Лигов повернул лицо к Марии и горячо, быстро проговорил:
— Верю, Мария, верю, что здесь, на этом самом берегу, где мы сейчас живем, где срубили свои первые дома, будет большой город, будет много людей, будет шумно, будут гореть огни…
Охваченный волнением, Лигов вскочил на ноги, увлек за собой Марию и, протянув руку туда, где светилось багровое пламя жиротопных печей, сказал:
— Там будет порт, гранитные набережные, огромные суда со всего мира будут подходить к ним. Веришь в это, Мария, веришь? Ну? — Он нетерпеливо повернул ее за плечи к себе и, смотря в ее глубокие глаза, которые в темноте светились каким-то далеким светом, чувствовал, как у него прибывают силы.
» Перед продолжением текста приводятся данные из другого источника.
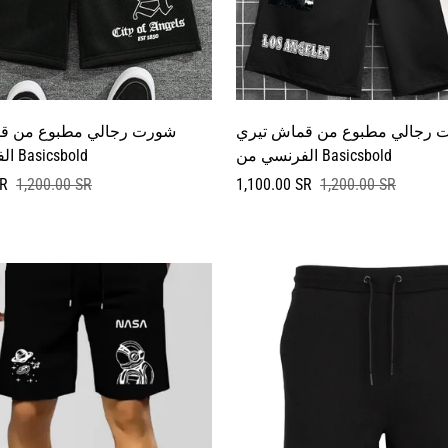
 رجالي مطبوع من قماش تيري
شورت رجالي مطبوع من ق
الفرنسي من Basicsbold
الفرنسي من Basicsbold
سعر
السعر
SR
1,200.00 SR
1,100.00 SR
1,200.00 SR
البيع
العادي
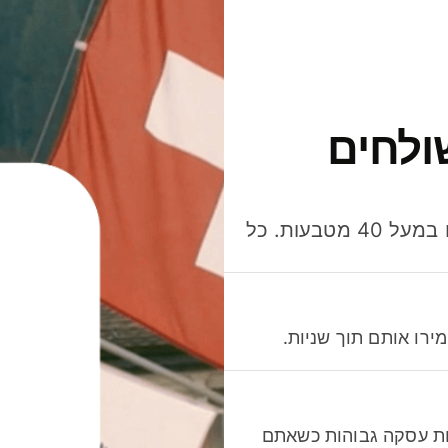
ולחים
חסכו כסף כשאתo שולחים, מוציאים ומקבלים תשלום במעל 40 מטבעות. כל
רו אותם תוך שניות.
לות עסקה גבוהות כשאתם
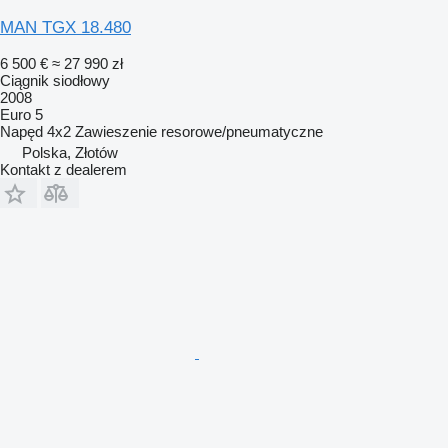
MAN TGX 18.480
6 500 €
≈ 27 990 zł
Ciągnik siodłowy
2008
Euro 5
Napęd
4x2
Zawieszenie
resorowe/pneumatyczne
Polska, Złotów
Kontakt z dealerem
Они точно струились в его сердце из глаз любимой.
— Верю, Олег, верю! — тихо, но уверенно проговорила Мария.
— Спасибо! — Лигов редко испытывал такие минуты приподнятости, радости и силы, как сейчас. Пусть им трудно здесь жить, пусть все время приходится остерегаться незваных гостей, пусть они в далеком, диком краю, но они продолжают дело тех, кто открыл это море, эти берега. И после него, Лигова, сюда придут люди и продолжат его дело, а быть может, вспомнят его имя, как он сейчас вспоминает имена Атласова, Чирикова, Загоскина, Беринга. Лигов крепко обнял Марию. — Спасибо тебе и за то, что ты назвала эту бухту — бухтой Счастливой Надежды!
…— Где они там в ночи бродят? — сердился Алексей Северов, прижавшись лицом к стеклу окна и стараясь рассмотреть в темноте, не идут ли Лигов и Мария. — Тоже, нашли время для прогулок!
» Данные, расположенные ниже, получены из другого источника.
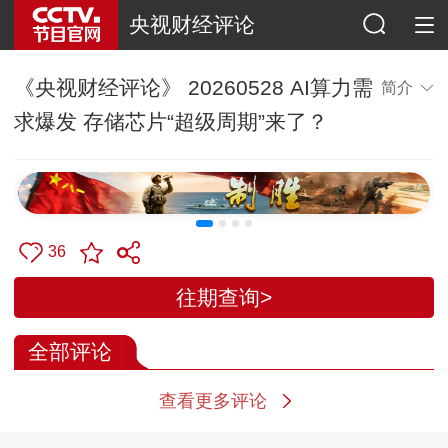
央视财经评论
《央视财经评论》 20260528 AI算力需
简介
求爆发 存储芯片“超级周期”来了？
36
往期查询>
全部评论
查看更多评论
— Ты несправедлив, Алеша, — покачала головой Лизонька. — Они еще так мало были вместе.
Она улыбнулась и, закрыв глаза, о чем-то задумалась. Алексей подошел к кровати и сел рядом, глядя на похудевшее лицо жены. Лизонька постепенно поправлялась. Сейчас она казалась Алексею еще красивее, роднее. Рядом, в кроватке, крепко спали сыновья, причмокивая губами.
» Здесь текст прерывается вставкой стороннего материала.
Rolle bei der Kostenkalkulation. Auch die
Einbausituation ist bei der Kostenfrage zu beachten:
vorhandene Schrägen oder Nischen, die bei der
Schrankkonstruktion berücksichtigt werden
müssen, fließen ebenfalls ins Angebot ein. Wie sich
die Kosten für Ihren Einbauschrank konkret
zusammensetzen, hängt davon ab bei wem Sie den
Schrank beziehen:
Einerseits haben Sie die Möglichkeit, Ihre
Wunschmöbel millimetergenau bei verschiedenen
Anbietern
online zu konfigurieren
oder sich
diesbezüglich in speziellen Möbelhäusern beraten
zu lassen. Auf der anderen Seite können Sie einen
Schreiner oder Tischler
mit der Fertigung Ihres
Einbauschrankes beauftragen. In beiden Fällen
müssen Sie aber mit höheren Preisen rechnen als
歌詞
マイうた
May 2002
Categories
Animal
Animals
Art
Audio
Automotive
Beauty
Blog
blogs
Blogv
— Когда я тебя ждала, — заговорила она, не открывая глаз, — я думала, что никогда не отойду от тебя, что будем все время вместе.
Она улыбнулась и взглянула на Алексея;
— А теперь ты уходишь в море, целый день на берегу…
— Больше от тебя не отойду! — горячо заявил Алексей. Он припал лицом к ее руке. Лизонька гладила его волосы.
— Я тебя сама прогоню, а то ты сыночков разбудишь. Какой ты недогадливый. Даже не догадаешься нарисовать сыночков да послать их портреты отцу Серафиму. Как он живет там один?!
Из глаз Лизоньки выкатились слезинки и скользнули на смуглые щеки. Индианка быстро смахнула их, стыдясь своей минутной слабости. Она взглянула на мужа и невольно улыбнулась: он стоял над сыновьями с весьма озадаченным видом и почесывал подбородок.
— О чем задумался, Алеша? — окликнула Лизонька.
— А? — вышел из задумчивости Алексей и весело расхохотался: — Да как же я их буду рисовать, если они похожи друг на друга. — Он развел руками. — Нарисуй обоих, а потом разбери: кто из них Геннадий, а кто Ваня.
Так Северов назвал своих сыновей в память Невельского и своего отца.
— У Вани родинка около ушка, — поднялась на локоть Лиза, — а у Гены — видишь, какой подбородок? Как у тебя.
Индианка счастливыми глазами нежно смотрела на детей.
Алексей подошел к ней:
— Лежи, лежи, тебе резкие движения вредны!
Потом он достал альбом и, ближе подвинув к себе лампу с китовым жиром, взялся за карандаш. В небольшой спальне было тихо. Ровный белый свет лампы хорошо освещал бревенчатые стены, скромную обстановку. Было тихо, лишь с шорохом бегал карандаш по бумаге. Послышалось ровное дыхание Лизоньки. Алексей посмотрел на жену. Она спала. Он тихо отложил альбом и карандаш на самодельный, покрытый кружевной скатертью стол и, взяв лампу, осторожно вышел из спальни.
В столовой равнодушно отсчитывали время большие часы в дубовом футляре. Алексей поднял лампу, взглянул на бронзовый диск. Было уже около полуночи.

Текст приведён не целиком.